Segment Start: RECORD EXCERPTS
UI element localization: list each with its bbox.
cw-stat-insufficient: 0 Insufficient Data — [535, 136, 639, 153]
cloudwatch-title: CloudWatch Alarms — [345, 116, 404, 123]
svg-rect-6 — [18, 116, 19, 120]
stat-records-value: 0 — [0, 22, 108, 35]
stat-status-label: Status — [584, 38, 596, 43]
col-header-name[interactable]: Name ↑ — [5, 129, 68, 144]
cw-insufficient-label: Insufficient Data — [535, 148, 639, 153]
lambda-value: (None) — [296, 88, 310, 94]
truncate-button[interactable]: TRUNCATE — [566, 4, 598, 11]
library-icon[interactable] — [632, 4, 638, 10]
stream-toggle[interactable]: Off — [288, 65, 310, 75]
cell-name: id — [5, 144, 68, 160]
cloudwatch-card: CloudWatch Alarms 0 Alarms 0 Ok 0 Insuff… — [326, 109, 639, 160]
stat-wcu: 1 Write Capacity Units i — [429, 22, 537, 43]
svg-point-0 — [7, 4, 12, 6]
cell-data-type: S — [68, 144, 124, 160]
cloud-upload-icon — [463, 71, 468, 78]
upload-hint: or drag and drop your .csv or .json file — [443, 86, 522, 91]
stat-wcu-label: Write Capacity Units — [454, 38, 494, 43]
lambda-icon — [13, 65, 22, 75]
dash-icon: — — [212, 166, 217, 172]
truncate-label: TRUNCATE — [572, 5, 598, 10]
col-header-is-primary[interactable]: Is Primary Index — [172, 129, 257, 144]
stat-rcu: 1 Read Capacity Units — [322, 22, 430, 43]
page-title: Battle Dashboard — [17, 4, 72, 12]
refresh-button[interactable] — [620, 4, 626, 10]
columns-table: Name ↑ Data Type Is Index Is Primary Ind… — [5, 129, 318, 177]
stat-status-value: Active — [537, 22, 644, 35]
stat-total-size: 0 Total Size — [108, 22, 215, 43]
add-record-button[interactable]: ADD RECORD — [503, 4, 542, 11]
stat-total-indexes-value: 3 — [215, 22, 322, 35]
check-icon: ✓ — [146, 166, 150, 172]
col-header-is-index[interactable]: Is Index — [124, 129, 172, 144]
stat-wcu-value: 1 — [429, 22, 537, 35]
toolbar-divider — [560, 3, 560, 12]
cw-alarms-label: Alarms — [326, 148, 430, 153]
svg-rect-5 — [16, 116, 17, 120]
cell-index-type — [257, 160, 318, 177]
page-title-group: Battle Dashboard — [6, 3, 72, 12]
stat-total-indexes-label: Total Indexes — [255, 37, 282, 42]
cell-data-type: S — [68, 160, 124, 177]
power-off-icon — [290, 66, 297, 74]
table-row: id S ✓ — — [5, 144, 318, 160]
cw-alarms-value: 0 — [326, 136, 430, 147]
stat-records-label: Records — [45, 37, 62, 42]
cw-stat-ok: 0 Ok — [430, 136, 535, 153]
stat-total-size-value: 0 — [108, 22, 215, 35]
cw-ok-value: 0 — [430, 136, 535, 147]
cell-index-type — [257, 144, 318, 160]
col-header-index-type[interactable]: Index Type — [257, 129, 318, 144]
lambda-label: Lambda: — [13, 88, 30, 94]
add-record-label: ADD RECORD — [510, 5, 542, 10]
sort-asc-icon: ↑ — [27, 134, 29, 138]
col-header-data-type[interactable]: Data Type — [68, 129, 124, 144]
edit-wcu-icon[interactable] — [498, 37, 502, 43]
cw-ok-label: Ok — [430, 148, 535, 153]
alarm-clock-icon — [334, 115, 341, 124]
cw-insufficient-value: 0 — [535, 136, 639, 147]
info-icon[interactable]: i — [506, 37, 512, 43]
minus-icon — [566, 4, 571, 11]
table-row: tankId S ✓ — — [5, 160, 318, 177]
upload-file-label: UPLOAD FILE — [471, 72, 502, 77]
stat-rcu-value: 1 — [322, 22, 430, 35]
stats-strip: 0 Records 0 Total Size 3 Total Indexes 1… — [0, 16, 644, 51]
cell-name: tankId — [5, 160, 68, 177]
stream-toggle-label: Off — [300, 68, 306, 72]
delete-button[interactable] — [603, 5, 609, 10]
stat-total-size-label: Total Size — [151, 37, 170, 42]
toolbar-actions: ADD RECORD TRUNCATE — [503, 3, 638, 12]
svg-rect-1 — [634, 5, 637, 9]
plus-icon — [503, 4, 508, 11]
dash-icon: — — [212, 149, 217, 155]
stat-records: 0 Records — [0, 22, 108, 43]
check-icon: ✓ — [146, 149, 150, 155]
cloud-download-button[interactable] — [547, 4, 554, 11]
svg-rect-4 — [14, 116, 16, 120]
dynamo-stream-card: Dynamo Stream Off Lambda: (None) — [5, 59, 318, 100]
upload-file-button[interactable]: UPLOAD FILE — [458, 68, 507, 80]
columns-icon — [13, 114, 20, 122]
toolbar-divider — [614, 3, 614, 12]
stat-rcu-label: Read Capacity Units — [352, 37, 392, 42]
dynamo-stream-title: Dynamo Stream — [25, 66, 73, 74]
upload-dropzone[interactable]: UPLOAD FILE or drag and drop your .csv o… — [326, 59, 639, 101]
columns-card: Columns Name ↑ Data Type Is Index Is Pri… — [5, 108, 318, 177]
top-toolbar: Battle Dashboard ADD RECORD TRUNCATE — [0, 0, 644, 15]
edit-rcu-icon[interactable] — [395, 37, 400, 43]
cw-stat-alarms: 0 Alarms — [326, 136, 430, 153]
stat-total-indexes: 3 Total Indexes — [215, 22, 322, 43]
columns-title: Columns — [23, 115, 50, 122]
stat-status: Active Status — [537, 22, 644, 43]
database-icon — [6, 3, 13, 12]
Segment End: RECORD EXCERPTS
TASK: Transcribe the whole listing exactly.

RESPONSE:
UI element localization: list each with its bbox.
cw-stat-insufficient: 0 Insufficient Data — [535, 136, 639, 153]
cloudwatch-title: CloudWatch Alarms — [345, 116, 404, 123]
svg-rect-6 — [18, 116, 19, 120]
stat-records-value: 0 — [0, 22, 108, 35]
stat-status-label: Status — [584, 38, 596, 43]
col-header-name[interactable]: Name ↑ — [5, 129, 68, 144]
cw-insufficient-label: Insufficient Data — [535, 148, 639, 153]
lambda-value: (None) — [296, 88, 310, 94]
truncate-button[interactable]: TRUNCATE — [566, 4, 598, 11]
library-icon[interactable] — [632, 4, 638, 10]
stream-toggle[interactable]: Off — [288, 65, 310, 75]
cell-name: id — [5, 144, 68, 160]
cloudwatch-card: CloudWatch Alarms 0 Alarms 0 Ok 0 Insuff… — [326, 109, 639, 160]
stat-wcu: 1 Write Capacity Units i — [429, 22, 537, 43]
svg-point-0 — [7, 4, 12, 6]
cell-data-type: S — [68, 144, 124, 160]
cloud-upload-icon — [463, 71, 468, 78]
upload-hint: or drag and drop your .csv or .json file — [443, 86, 522, 91]
stat-wcu-label: Write Capacity Units — [454, 38, 494, 43]
lambda-icon — [13, 65, 22, 75]
dash-icon: — — [212, 166, 217, 172]
truncate-label: TRUNCATE — [572, 5, 598, 10]
col-header-is-primary[interactable]: Is Primary Index — [172, 129, 257, 144]
stat-rcu: 1 Read Capacity Units — [322, 22, 430, 43]
page-title: Battle Dashboard — [17, 4, 72, 12]
refresh-button[interactable] — [620, 4, 626, 10]
columns-table: Name ↑ Data Type Is Index Is Primary Ind… — [5, 129, 318, 177]
stat-status-value: Active — [537, 22, 644, 35]
stat-total-size: 0 Total Size — [108, 22, 215, 43]
add-record-button[interactable]: ADD RECORD — [503, 4, 542, 11]
stat-total-indexes-value: 3 — [215, 22, 322, 35]
check-icon: ✓ — [146, 166, 150, 172]
col-header-is-index[interactable]: Is Index — [124, 129, 172, 144]
stat-wcu-value: 1 — [429, 22, 537, 35]
toolbar-divider — [560, 3, 560, 12]
cw-alarms-label: Alarms — [326, 148, 430, 153]
svg-rect-5 — [16, 116, 17, 120]
cell-index-type — [257, 160, 318, 177]
page-title-group: Battle Dashboard — [6, 3, 72, 12]
stat-total-indexes-label: Total Indexes — [255, 37, 282, 42]
cell-data-type: S — [68, 160, 124, 177]
power-off-icon — [290, 66, 297, 74]
table-row: id S ✓ — — [5, 144, 318, 160]
cw-alarms-value: 0 — [326, 136, 430, 147]
stat-records-label: Records — [45, 37, 62, 42]
cw-stat-ok: 0 Ok — [430, 136, 535, 153]
stat-total-size-value: 0 — [108, 22, 215, 35]
cw-ok-value: 0 — [430, 136, 535, 147]
cell-index-type — [257, 144, 318, 160]
col-header-index-type[interactable]: Index Type — [257, 129, 318, 144]
lambda-label: Lambda: — [13, 88, 30, 94]
add-record-label: ADD RECORD — [510, 5, 542, 10]
sort-asc-icon: ↑ — [27, 134, 29, 138]
col-header-data-type[interactable]: Data Type — [68, 129, 124, 144]
edit-wcu-icon[interactable] — [498, 37, 502, 43]
cw-ok-label: Ok — [430, 148, 535, 153]
alarm-clock-icon — [334, 115, 341, 124]
cw-insufficient-value: 0 — [535, 136, 639, 147]
info-icon[interactable]: i — [506, 37, 512, 43]
minus-icon — [566, 4, 571, 11]
table-row: tankId S ✓ — — [5, 160, 318, 177]
upload-file-label: UPLOAD FILE — [471, 72, 502, 77]
stat-rcu-value: 1 — [322, 22, 430, 35]
stats-strip: 0 Records 0 Total Size 3 Total Indexes 1… — [0, 16, 644, 51]
cell-name: tankId — [5, 160, 68, 177]
stream-toggle-label: Off — [300, 68, 306, 72]
delete-button[interactable] — [603, 5, 609, 10]
stat-total-size-label: Total Size — [151, 37, 170, 42]
toolbar-actions: ADD RECORD TRUNCATE — [503, 3, 638, 12]
svg-rect-1 — [634, 5, 637, 9]
plus-icon — [503, 4, 508, 11]
dash-icon: — — [212, 149, 217, 155]
stat-records: 0 Records — [0, 22, 108, 43]
check-icon: ✓ — [146, 149, 150, 155]
cloud-download-button[interactable] — [547, 4, 554, 11]
svg-rect-4 — [14, 116, 16, 120]
dynamo-stream-card: Dynamo Stream Off Lambda: (None) — [5, 59, 318, 100]
upload-file-button[interactable]: UPLOAD FILE — [458, 68, 507, 80]
columns-icon — [13, 114, 20, 122]
toolbar-divider — [614, 3, 614, 12]
stat-rcu-label: Read Capacity Units — [352, 37, 392, 42]
dynamo-stream-title: Dynamo Stream — [25, 66, 73, 74]
upload-dropzone[interactable]: UPLOAD FILE or drag and drop your .csv o… — [326, 59, 639, 101]
columns-card: Columns Name ↑ Data Type Is Index Is Pri… — [5, 108, 318, 177]
top-toolbar: Battle Dashboard ADD RECORD TRUNCATE — [0, 0, 644, 15]
edit-rcu-icon[interactable] — [395, 37, 400, 43]
cw-stat-alarms: 0 Alarms — [326, 136, 430, 153]
stat-total-indexes: 3 Total Indexes — [215, 22, 322, 43]
columns-title: Columns — [23, 115, 50, 122]
stat-status: Active Status — [537, 22, 644, 43]
database-icon — [6, 3, 13, 12]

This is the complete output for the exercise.